The operational procedures of the Fundação Nacional de Saúde have been detailed and their impact on endemic disease monitoring and vector control in nine states of Northeastern Brazil has been analysed. Previous studies have put an emphasis on the process of domestication of triatomines in different regions of Northeastern Brazil, thus providing a warning about future public health problems (Alencar et al. 1976, Dias et al. 2000, Costa et al. 2003, Sarquis et al. 2004, 2006).
All of the species were captured both intradomicile and peridomicile. The latter environment had a greater prevalence of vectors, which may indicate the possibility of acceleration in the process of intradomicile re-infestation. The process of intradomicile re-infestation is influenced by the existence of animals in peridomicile and the shelter conditions that the vector finds in the human habitation (Silveira et al. 2001, Freitas et al. 2004b).

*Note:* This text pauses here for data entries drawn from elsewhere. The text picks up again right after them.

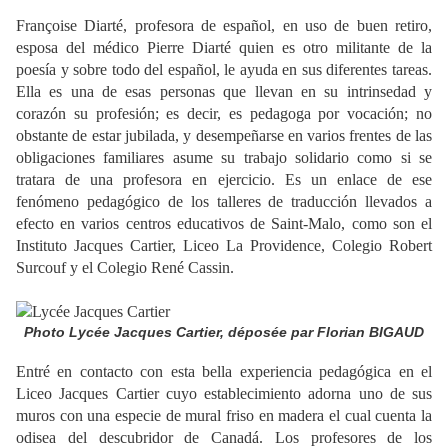
Françoise Diarté, profesora de español, en uso de buen retiro,
esposa del médico Pierre Diarté quien es otro militante de la
poesía y sobre todo del español, le ayuda en sus diferentes tareas.
Ella es una de esas personas que llevan en su intrinsedad y
corazón su profesión; es decir, es pedagoga por vocación; no
obstante de estar jubilada, y desempeñarse en varios frentes de las
obligaciones familiares asume su trabajo solidario como si se
tratara de una profesora en ejercicio. Es un enlace de ese
fenómeno pedagógico de los talleres de traducción llevados a
efecto en varios centros educativos de Saint-Malo, como son el
Instituto Jacques Cartier, Liceo La Providence, Colegio Robert
Surcouf y el Colegio René Cassin.
Photo Lycée Jacques Cartier, déposée par Florian BIGAUD
Entré en contacto con esta bella experiencia pedagógica en el
Liceo Jacques Cartier cuyo establecimiento adorna uno de sus
muros con una especie de mural friso en madera el cual cuenta la
odisea del descubridor de Canadá. Los profesores de los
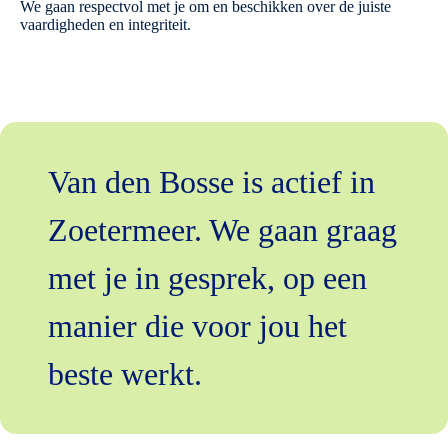
We gaan respectvol met je om en beschikken over de juiste
vaardigheden en integriteit.
Van den Bosse is actief in
Zoetermeer. We gaan graag
met je in gesprek, op een
manier die voor jou het
beste werkt.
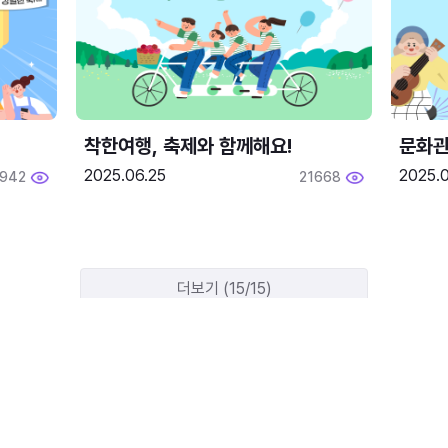
착한여행, 축제와 함께해요!
문화관
2025.06.25
2025.
1942
21668
더보기 (15/15)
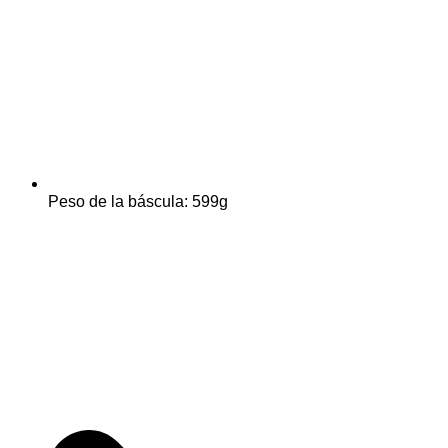
Peso de la báscula: 599g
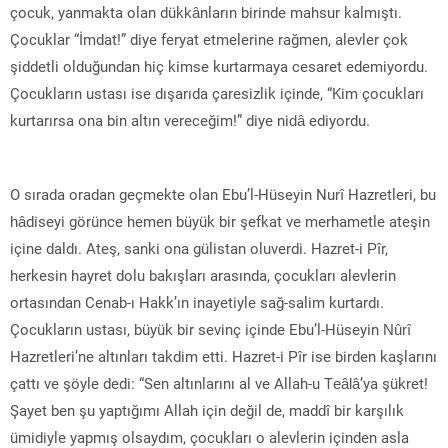
çocuk, yanmakta olan dükkânların birinde mahsur kalmıştı.
Çocuklar “İmdat!” diye feryat etmelerine rağmen, alevler çok
şiddetli olduğundan hiç kimse kurtarmaya cesaret edemiyordu.
Çocukların ustası ise dışarıda çaresizlik içinde, “Kim çocukları
kurtarırsa ona bin altın vereceğim!” diye nidâ ediyordu.
O sırada oradan geçmekte olan Ebu’l-Hüseyin Nurî Hazretleri, bu
hâdiseyi görünce hemen büyük bir şefkat ve merhametle ateşin
içine daldı. Ateş, sanki ona gülistan oluverdi. Hazret-i Pîr,
herkesin hayret dolu bakışları arasında, çocukları alevlerin
ortasından Cenab-ı Hakk’ın inayetiyle sağ-salim kurtardı.
Çocukların ustası, büyük bir sevinç içinde Ebu’l-Hüseyin Nûrî
Hazretleri’ne altınları takdim etti. Hazret-i Pîr ise birden kaşlarını
çattı ve şöyle dedi: “Sen altınlarını al ve Allah-u Teâlâ’ya şükret!
Şayet ben şu yaptığımı Allah için değil de, maddî bir karşılık
ümidiyle yapmış olsaydım, çocukları o alevlerin içinden asla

The highest number of captured insects in all of the municipalities was T. pseudomaculata. However, currently, T. brasiliensis still exhibits the highest number of captured specimens in intradomicile in the Cariri region and has not yet been replaced by T. pseudomaculata. Although, it has been suggested that a process of replacement of T. brasiliensis by T. pseudomaculata may be occurring (Silveira et al. 2001). In addition to this region, T. pseudomaculata has also been found in wild environments (Freitas et al. 2004b).
The low number of vectors captured in the municipalities of Altaneira, Antonina do Norte, Nova Olinda and Salitre could be due to several factors. In Altaneira, the captures were constantly interrupted and were sometimes not performed; this is apparent in data from the research activity of 20ª CERES, where the municipality activities started on 2001. Moreover, the territorial extension of the municipality is the smallest of the other 12 covered by CERES, which also could lead to a number lower. In Antonina do Norte and Salitre (personal communication), the infestation might be higher; however, the lack of systematisation of services has compromised the number of notifications. It is important to emphasise that Antonina do Norte borders the municipalities of Campos Sales, Tarrafas and Assaré, and Assaré is the municipality that has both high rates of infestation and dispersion.
It is important to draw attention to the surveillance services in Assaré, Potengi and Várzea Alegre, since infestation rates and dispersion of triatomines in these municipalities show the highest rates. This may be due to the presence of factors such as environmental conditions, vegetation, food, territorial proximity and the use of wood for building animal shelters (Freitas et al. 2004b); all of which can influence the dispersion of triatomines to areas that are typically not covered in the surveillance, contributing to the maintenance of triatomines in region.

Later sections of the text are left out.